◆ **PROBLEM STATEMENT**
Every line below is to be copied exactly, with the pictures left out.

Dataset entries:
* * * * *
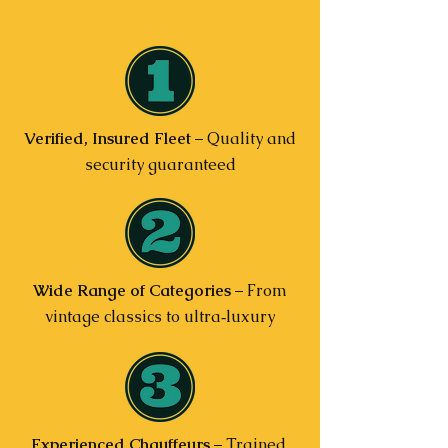
Verified, Insured Fleet
– Quality and
security guaranteed
Wide Range of Categories
– From
vintage classics to ultra‑luxury
Experienced Chauffeurs
– Trained,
* * * * *
◆ **SOLUTION TO THIS PROBLEM**
Verified, Insured Fleet
– Quality and
security guaranteed
Wide Range of Categories
– From
vintage classics to ultra‑luxury
Experienced Chauffeurs
– Trained,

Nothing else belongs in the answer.